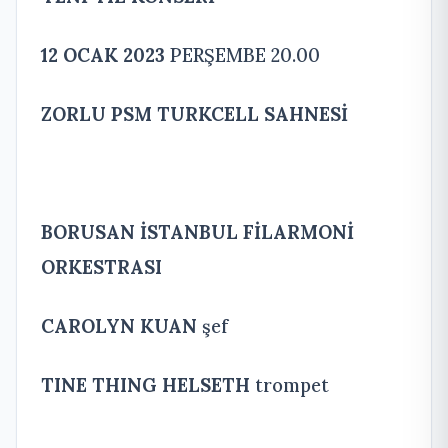
12 OCAK 2023
PERŞEMBE 20.00
ZORLU PSM TURKCELL SAHNESİ
BORUSAN İSTANBUL FİLARMONİ
ORKESTRASI
CAROLYN KUAN
şef
TINE THING HELSETH
trompet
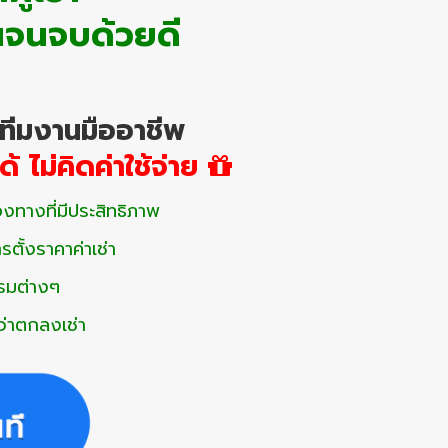
นจนจบด้วยดี
ทีมงานมืออาชีพ
้ ไม่คิดค่าใช้จ่าย
งทางที่มีประสิทธิภาพ
ตั้งราคาค่าเช่า
รรมต่างๆ
ว่าตกลงเช่า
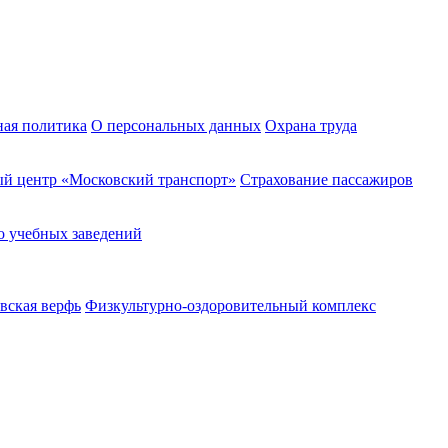
ная политика
О персональных данных
Охрана труда
й центр «Московский транспорт»
Страхование пассажиров
о учебных заведений
вская верфь
Физкультурно-оздоровительный комплекс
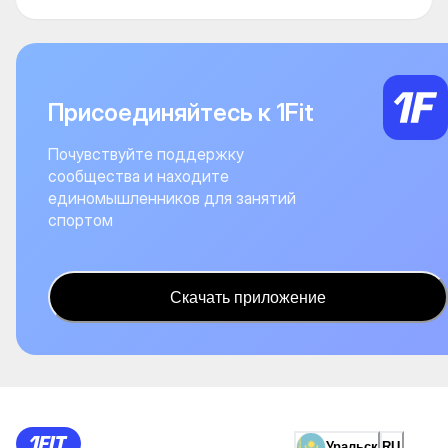
Присоединяйтесь к 1Fit
Почувствуйте поддержку
сообщества и находите
единомышленников для занятий
спортом
Скачать приложение
Уральск
RU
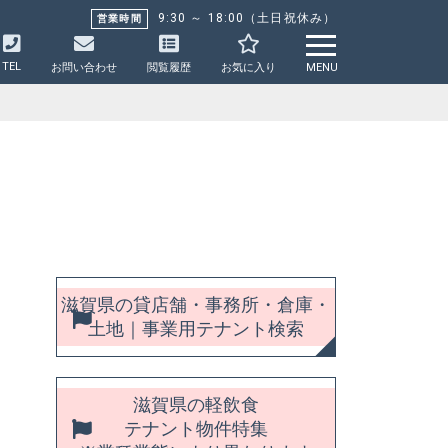
9:30 ～ 18:00（土日祝休み）
営業時間
TEL
お問い合わせ
閲覧履歴
お気に入り
MENU
滋賀県の貸店舗・事務所・倉庫・
土地｜事業用テナント検索
滋賀県の軽飲食
テナント物件特集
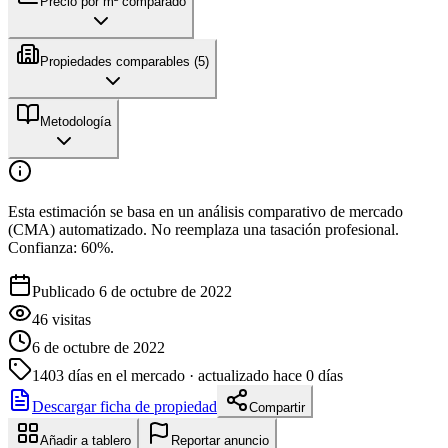
Precio por m² comparado
Propiedades comparables (
5
)
Metodología
Esta estimación se basa en un análisis comparativo de mercado
(CMA) automatizado. No reemplaza una tasación profesional.
Confianza:
60
%.
Publicado 6 de octubre de 2022
46
visitas
6 de octubre de 2022
1403
días en el mercado
· actualizado hace 0 días
Descargar ficha de propiedad
Compartir
Añadir a tablero
Reportar anuncio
======
-- YOUR INSTRUCTIONS --
Your answer should be a precise transcript of the entries, minus the pictures.

-- OUTPUT --
12 OCAK 2023
PERŞEMBE 20.00
ZORLU PSM TURKCELL SAHNESİ
BORUSAN İSTANBUL FİLARMONİ
ORKESTRASI
CAROLYN KUAN
şef
TINE THING HELSETH
trompet
นจนจบด้วยดี
ทีมงานมืออาชีพ
้ ไม่คิดค่าใช้จ่าย
งทางที่มีประสิทธิภาพ
ตั้งราคาค่าเช่า
รรมต่างๆ
ว่าตกลงเช่า
ная политика
О персональных данных
Охрана труда
й центр «Московский транспорт»
Страхование пассажиров
о учебных заведений
вская верфь
Физкультурно-оздоровительный комплекс
Присоединяйтесь к 1Fit
Почувствуйте поддержку
сообщества и находите
единомышленников для занятий
спортом
Скачать приложение
Уральск
RU
9:30 ～ 18:00（土日祝休み）
営業時間
TEL
お問い合わせ
閲覧履歴
お気に入り
MENU
滋賀県の貸店舗・事務所・倉庫・
土地｜事業用テナント検索
滋賀県の軽飲食
テナント物件特集
Precio por m² comparado
Propiedades comparables (
5
)
Metodología
Esta estimación se basa en un análisis comparativo de mercado
(CMA) automatizado. No reemplaza una tasación profesional.
Confianza:
60
%.
Publicado 6 de octubre de 2022
46
visitas
6 de octubre de 2022
1403
días en el mercado
· actualizado hace 0 días
Descargar ficha de propiedad
Compartir
Añadir a tablero
Reportar anuncio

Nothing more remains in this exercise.